If you recall, last week, American Tower expanded its enviable arsenal of tower sites by agreeing to acquire up to 2,790 towers in Brazil, and 1,666 towers in Mexico from NII Holdings (NASDAQOTH:NIHDQ). At the time, American Tower said those purchases in aggregate were expected to cost around $811 million, based on the current foreign currency exchange rates.
NII Holdings, for its part, happens to own Nextel Brazil and Nextel Mexico, which have both already agreed to lease back the towers from American Tower for at least the next 12 years. In the end, NII Holdings gets the liquidity they need to invest in Nextel's next-generation network deployments in the two countries, and American Tower said it expects to get a significant $149 million long-term boost in annual revenue, and $55 million in annual gross margin.
So, everybody wins, right?
But this brings up an interesting question: American Tower didn't really need this new money, did it?
After all, that was the first significant acquisition announcement since the company reported earnings a few weeks ago, and at the time, they had said as of June 30, 2013, they had around $2.6 billion in total liquidity, including around $448.4 million in cash and the ability to borrow around $2.2 billion remaining under its two revolving credit facilities.

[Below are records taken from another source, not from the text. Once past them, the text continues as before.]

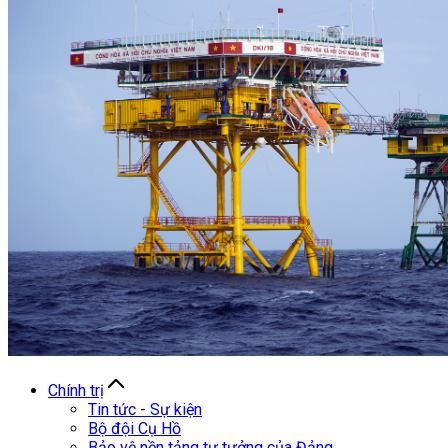
Chính trị
Tin tức - Sự kiện
Bộ đội Cụ Hồ
Bảo vệ nền tảng tư tưởng của Đảng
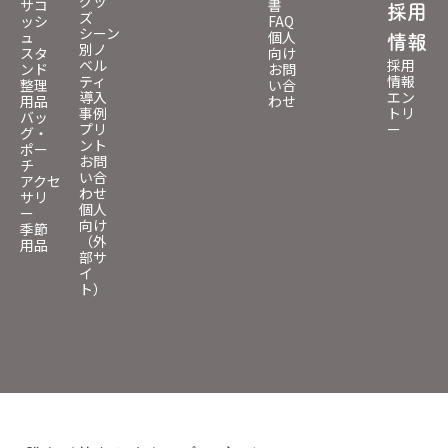
グッ
サコ
書
採用
ズ
ッシ
FAQ
シーン
ュ
個人
情報
別ノ
スタ
向け
ベル
採用
ンド
お問
ティ
情報
整理
い合
導入
エン
用品
わせ
事例
トリ
バッ
プリ
ー
グ・
ント
ポー
お問
チ
い合
アクセ
わせ
サリ
個人
ー
向け
季節
（外
用品
部サ
イ
ト）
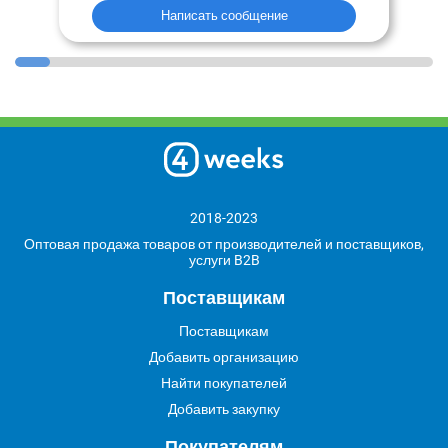
Написать сообщение
2018-2023
Оптовая продажа товаров от производителей и поставщиков,
услуги B2B
Поставщикам
Поставщикам
Добавить организацию
Найти покупателей
Добавить закупку
Покупателям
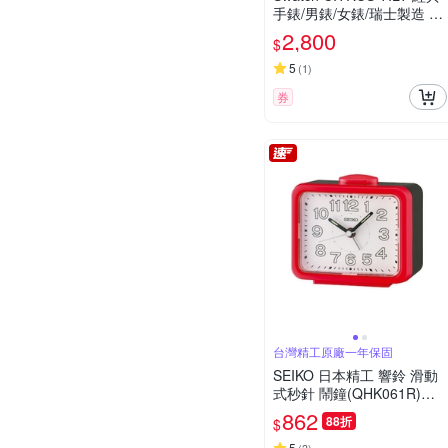
手錶/男錶/女錶/瑞士製造 S
O29J102 (41mm)
2,800
$
5
(
1
)
券
台灣精工原廠一年保固
SEIKO 日本精工 響鈴 滑動
式秒針 鬧鐘(QHK061R)紅/
9.7X10.9cm
862
88折
$
5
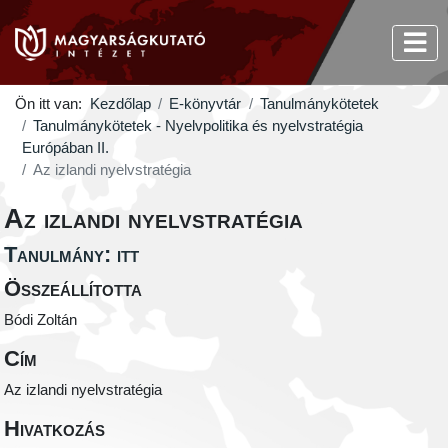
Ön itt van:
Kezdőlap
E-könyvtár
Tanulmánykötetek
Tanulmánykötetek - Nyelvpolitika és nyelvstratégia
Európában II.
Az izlandi nyelvstratégia
Az izlandi nyelvstratégia
Tanulmány: itt
Összeállította
Bódi Zoltán
Cím
Az izlandi nyelvstratégia
Hivatkozás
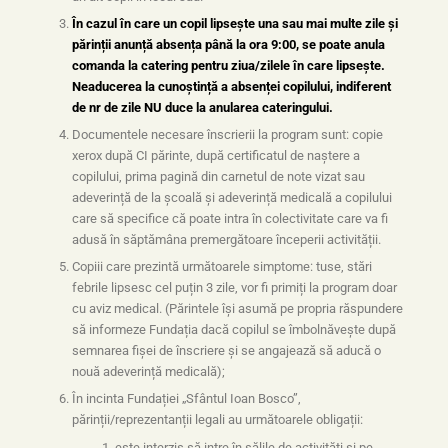
În cazul în care un copil lipsește una sau mai multe zile și
părinții anunță absența până la ora 9:00, se poate anula
comanda la catering pentru ziua/zilele în care lipsește.
Neaducerea la cunoștință a absenței copilului, indiferent
de nr de zile NU duce la anularea cateringului.
Documentele necesare înscrierii la program sunt: copie
xerox după CI părinte, după certificatul de naștere a
copilului, prima pagină din carnetul de note vizat sau
adeverință de la școală și adeverință medicală a copilului
care să specifice că poate intra în colectivitate care va fi
adusă în săptămâna premergătoare începerii activității.
Copiii care prezintă următoarele simptome: tuse, stări
febrile lipsesc cel puțin 3 zile, vor fi primiți la program doar
cu aviz medical. (Părintele își asumă pe propria răspundere
să informeze Fundația dacă copilul se îmbolnăvește după
semnarea fișei de înscriere și se angajează să aducă o
nouă adeverință medicală);
În incinta Fundației „Sfântul Ioan Bosco”,
părinții/reprezentanții legali au următoarele obligații:
este interzis să intre în sălile de activități și pe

What's more, the aforementioned "2013 Credit Facility" was only completed on July 1 and worth $1.5 billion, including a $1 billion sublimit for multicurrency borrowings, a $200 million sublimit for letters of credit, and a $50 million sublimit for swingline loans -- think of that last one as an "overdraft" loan a company can pull on short notice if need be. What's more, that facility also enables American Tower to borrow up to another $500 million from lenders "that elect to make such loans available."
Is something bigger coming?
Even so, they've obviously used some of that facility already, so they're using money from this new offering to clean the revolving credit facilities' slates and to pay for the NII Holdings acquisitions.
As a result of this housecleaning, then, I can't help but wonder whether American Tower has another big acquisition up its sleeve.
Of course, it's hard to say whether the company has a particular acquisition in mind, or is instead simply loading its elephant gun (so to speak) -- but given how busy they've been over the last few years buying up new tower sites, it seems like the folks at American Tower have their hearts set on nothing less than world domination.
With shares of American Tower currently trading within 2% of their 52-week low, that's why I'm convinced patient investors who buy now stand to profit handsomely over the long run.